De acordo com a fundação responsável pelo prêmio, Gleiser foi o escolhido pelo conjunto do seu trabalho que, ao longo dos anos, evoluiu para a quebra de simetria, transições de fase e estabilidade de sistemas físicos, conceitos que influenciaram sua crítica às "teorias de tudo".
"O prêmio celebra o trabalho de muitos indivíduos maravilhosos, incluindo alguns dos grandes físicos e cientistas de nosso tempo, cujas pesquisas exploraram questões de significado e valor além dos limites tradicionais de suas disciplinas.
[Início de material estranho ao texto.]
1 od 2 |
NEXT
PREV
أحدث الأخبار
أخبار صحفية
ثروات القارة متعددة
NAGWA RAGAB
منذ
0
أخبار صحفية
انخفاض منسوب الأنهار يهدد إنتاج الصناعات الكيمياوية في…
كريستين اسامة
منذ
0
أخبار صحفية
Pensar que um dia eu seria incluído em um grupo distinto, sendo um imigrante do Brasil, é inacreditável ", disse Gleiser no site do Dartmouth College.
Além de Gleiser, a fundação já premiou 48 pessoas desde que foi criada em 1972. Entre eles estão Madre Teresa (1973), Dalai Lama (2012) e o Arcebispo Desmond Tutu (2013).
"Eu me sinto profundamente honrado em fazer parte deste grupo especial de pessoas, tanto líderes religiosos quanto cientistas", diz.